DR Best Practices In a Virtualized Environment?

Running our Appliance (ZCA), ZCS on VMware, or any other virtual machine software? Post your thoughts here.
Post Reply
User avatar
L. Mark Stone
Ambassador
Ambassador
Posts: 2796
Joined: Wed Oct 09, 2013 11:35 am
Location: Portland, Maine, US
ZCS/ZD Version: 10.0.6 Network Edition
Contact:

DR Best Practices In a Virtualized Environment?

Post by L. Mark Stone »

WE ARE A ZIMBRA HOSTING PROVIDER PROVIDER RUNNING A VIRTUALISED ZIMBRA FARM ON 7.2.1 PRESENTLY; WE ALSO SUPPORT MULTIPLE CLIENTS' VIRTUALISED ZIMBRA MULTI- AND SINGLE-SERVER ENVIRONMENTS. ALL OF OUR STORAGE IS SAN-BACKED.
WE ARE LOOKING TO IMPROVE OUR DR METHODOLOGIES IN THE EVENT A SANDY/IRENE/KATRINA OR SIMILAR EVENT TAKES, OR IS EXPECTED TO TAKE, DOWN THE PRIMARY DATA CENTER SITE, AND A FAILOVER TO THE SECONDARY DATA CENTER AT LEAST SEVERAL HUNDRED MILES AWAY IS MADE.
SPECIFICALLY, WE ARE LOOKING FOR A ZIMBRA-SUPPORTED PROCESS WHICH:



IS HYPERVISOR AGNOSTIC (BUT WHICH MAY RELY ON HYPERVISOR-SPECIFIC DATA TRANSPORT TOOLS).
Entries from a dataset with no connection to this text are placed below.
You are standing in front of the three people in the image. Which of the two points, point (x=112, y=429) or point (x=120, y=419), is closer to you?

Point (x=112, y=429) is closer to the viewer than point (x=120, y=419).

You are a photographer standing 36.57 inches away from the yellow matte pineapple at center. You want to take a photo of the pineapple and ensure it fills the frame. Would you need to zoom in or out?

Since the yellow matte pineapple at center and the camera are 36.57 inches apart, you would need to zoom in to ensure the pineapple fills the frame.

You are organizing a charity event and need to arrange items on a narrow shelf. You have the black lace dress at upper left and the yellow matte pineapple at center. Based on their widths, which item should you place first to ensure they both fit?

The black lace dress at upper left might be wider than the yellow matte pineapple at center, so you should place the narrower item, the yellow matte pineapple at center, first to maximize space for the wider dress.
IS DATA-SAFE (E.G. DOES NOT RELY ON RSYNCING THE ENTIRE /OPT/ZIMBRA TREE WITHOUT USING LDIF TO COPY LDAP FROM THE PRODUCTION TO THE DR SITE WITH ZIMBRA VERSIONS PRIOR TO 8).
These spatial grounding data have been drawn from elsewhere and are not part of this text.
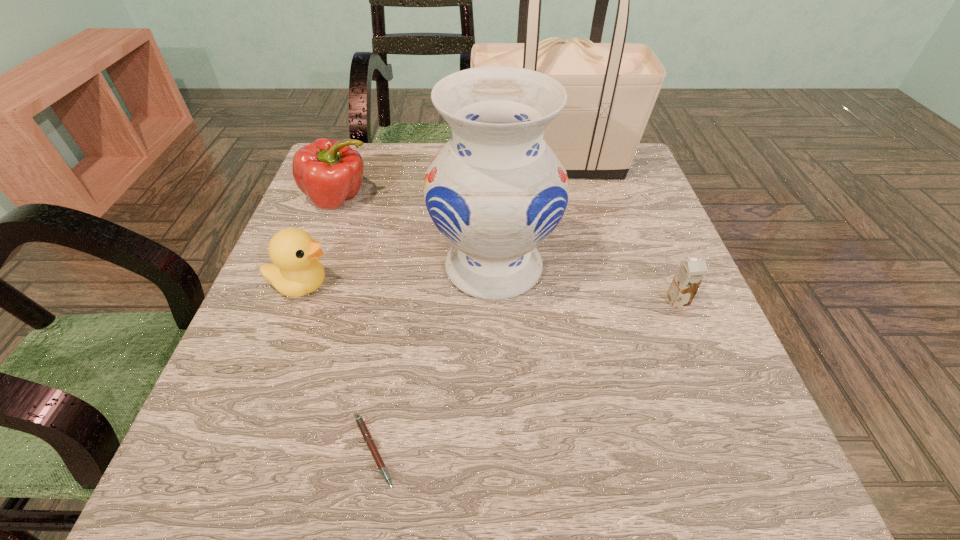 You are a GUI agent. You are given a task and a screenshot of the screen. Output one action in this format:
    pyautogui.click(x=<x>, y=<y>)
    Task: Click on the unoccupied area between the chocolate milk and the vase
    The width and height of the screenshot is (960, 540).
    Given the screenshot: What is the action you would take?
    pyautogui.click(x=586, y=284)

The width and height of the screenshot is (960, 540). I want to click on vacant area that lies between the pepper and the shortest object, so click(356, 325).

The width and height of the screenshot is (960, 540). What are the coordinates of `vacant area between the pen and the duck` in the screenshot? It's located at (338, 368).

You are a GUI agent. You are given a task and a screenshot of the screen. Output one action in this format:
    pyautogui.click(x=<x>, y=<y>)
    Task: Click on the blank region between the fifth shortest object and the pen
    
    Given the screenshot: What is the action you would take?
    pyautogui.click(x=434, y=359)

Where is `vacant space that's between the third shortest object and the second tallest object`? vacant space that's between the third shortest object and the second tallest object is located at coordinates (397, 276).

You are a GUI agent. You are given a task and a screenshot of the screen. Output one action in this format:
    pyautogui.click(x=<x>, y=<y>)
    Task: Click on the vacant space in between the duck and the pepper
    Image resolution: width=960 pixels, height=540 pixels.
    Given the screenshot: What is the action you would take?
    pyautogui.click(x=320, y=242)

Point out which object is positioned as the fourth nearest to the chocolate milk. Please provide its 2D coordinates. Your answer should be formatted as a tuple, i.e. [(x, y)], where the tuple contains the x and y coordinates of a point satisfying the conditions above.

[(295, 271)]

Select which object appears as the third closest to the pepper. Please provide its 2D coordinates. Your answer should be formatted as a tuple, i.e. [(x, y)], where the tuple contains the x and y coordinates of a point satisfying the conditions above.

[(611, 88)]

Locate an element on the screen. This screenshot has width=960, height=540. vacant area in the image that satisfies the following two spatial constraints: 1. on the back side of the fifth tallest object; 2. with handles facing forward on the tallest object is located at coordinates (621, 164).

At what (x,y) coordinates should I click in order to perform the action: click on vacant region that satisfies the following two spatial constraints: 1. on the front side of the vase; 2. on the right side of the chocolate milk. Please return your answer as a coordinate pair (x, y). The width and height of the screenshot is (960, 540). Looking at the image, I should click on (494, 301).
IS, TO THE EXTENT POSSIBLE, ZIMBRA SERVER-VERSION AGNOSTIC.

BY LEVERAGING INTRA-DAY TRANSPORT OF THE REDO LOGS, MINIMIZES LOSS OF DATA WHEN FAILING OVER TO THE DR SITE.
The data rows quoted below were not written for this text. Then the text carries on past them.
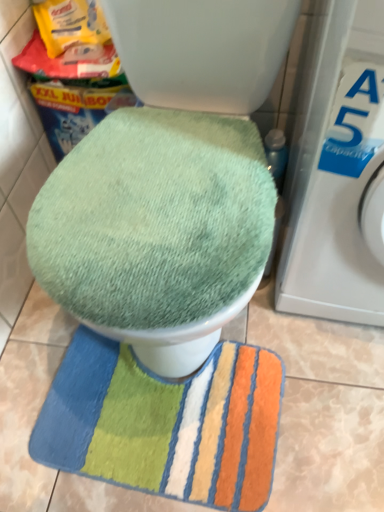 Question: Is white plastic washing machine at right not close to green plush rug at lower center?

Choices:
 (A) yes
 (B) no

Answer: (B)

Question: Considering the relative sizes of white plastic washing machine at right and green plush rug at lower center in the image provided, is white plastic washing machine at right smaller than green plush rug at lower center?

Choices:
 (A) no
 (B) yes

Answer: (A)

Question: Is white plastic washing machine at right not inside green plush rug at lower center?

Choices:
 (A) no
 (B) yes

Answer: (B)

Question: From a real-world perspective, does white plastic washing machine at right stand above green plush rug at lower center?

Choices:
 (A) yes
 (B) no

Answer: (A)

Question: Is white plastic washing machine at right taller than green plush rug at lower center?

Choices:
 (A) yes
 (B) no

Answer: (A)

Question: Is green fabric toilet seat at center bigger or smaller than white plastic washing machine at right?

Choices:
 (A) big
 (B) small

Answer: (A)

Question: Which is correct: green fabric toilet seat at center is inside white plastic washing machine at right, or outside of it?

Choices:
 (A) inside
 (B) outside

Answer: (B)

Question: Considering the positions of point (158, 6) and point (296, 226), is point (158, 6) closer or farther from the camera than point (296, 226)?

Choices:
 (A) farther
 (B) closer

Answer: (B)

Question: Based on their positions, is green fabric toilet seat at center located to the left or right of white plastic washing machine at right?

Choices:
 (A) left
 (B) right

Answer: (A)

Question: Do you think green fabric toilet seat at center is within green plush rug at lower center, or outside of it?

Choices:
 (A) inside
 (B) outside

Answer: (B)

Question: From the image's perspective, relative to green plush rug at lower center, is green fabric toilet seat at center above or below?

Choices:
 (A) below
 (B) above

Answer: (B)

Question: Looking at the image, does green fabric toilet seat at center seem bigger or smaller compared to green plush rug at lower center?

Choices:
 (A) small
 (B) big

Answer: (B)

Question: Considering the relative positions of green fabric toilet seat at center and green plush rug at lower center in the image provided, is green fabric toilet seat at center to the left or to the right of green plush rug at lower center?

Choices:
 (A) left
 (B) right

Answer: (B)

Question: From their relative heights in the image, would you say green plush rug at lower center is taller or shorter than white plastic washing machine at right?

Choices:
 (A) tall
 (B) short

Answer: (B)

Question: In the image, is green plush rug at lower center on the left side or the right side of white plastic washing machine at right?

Choices:
 (A) left
 (B) right

Answer: (A)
MINIMIZES THE TIME TO "LIGHT UP" A WORKING DR SITE ONCE A DECISION IS MADE TO FAILOVER.




BACKGROUND

HISTORICALLY OUR DR HAS RELIED ON HAVING COLD STANDBY ZIMBRA SERVERS READY IN THE SECONDARY DATA CENTER; RSYNCING THE ZIMBRA NE BACKUPS FROM THE PRIMARY TO THE SECONDARY DATA CENTER; RUNNING ZMRESTORELDAP AND ZMRESTOREOFFLINE FOLLOWED BY MAKING CHANGES TO PUBLIC DNS TO COMPLETE THE FAILOVER. AS THE STORE SIZES GROW, THIS PROCESS CONSUMES A GREAT DEAL OF INTER-DATA CENTER BANDWIDTH (TO RSYNC THE BACKUPS) AND INCREASES THE TIME TO COMPLETE THE FAILOVER AS ZMRESTOREOFFLINE TAKES A FAIR AMOUNT OF TIME TO DO ITS WORK.
THE ADMIN GUIDE POINTS OUT (NE 7.2, APRIL 2012 EDITION, PAGE 239) THAT STORAGE LAYER SNAPSHOTS, IN CONJUNCTION WITH ZMPLAYREDO, MAY BE USED AS AN ALTERNATIVE TO ZIMBRA'S OWN BACKUP AND RESTORE FEATURE BY LEVERAGING ZIMBRA'S REDO LOGS. BUT THE ADMIN GUIDE DOES NOT LAY OUT THE ENTIRE REDOLOG DR PROCESS TO THE EXTENT IT DOES FOR A ZIMBRA SERVER REPLACEMENT.
CONSEQUENTLY, WE ARE STARTING THIS THREAD TO TRY TO DOCUMENT THIS REDO LOG-BASED DR PROCESS. ONCE DONE, I'M HAPPY TO WRITE A WIKI ARTICLE AND SUGGEST ZIMBRA MARK IT AS CERTIFIED DOCUMENTATION ONCE THEY HAVE QA'D IT. WE ARE SEEING HARDLY ANY NEW ZIMBRA INSTALLS GOING ON BARE METAL, SO UPGRADING THE DOCUMENTED DR PROCESSES TO TAKE ADVANTAGE OF HYPERVISOR-RELATED TECHNOLOGIES SEEMS TIMELY. PLEASE HELP!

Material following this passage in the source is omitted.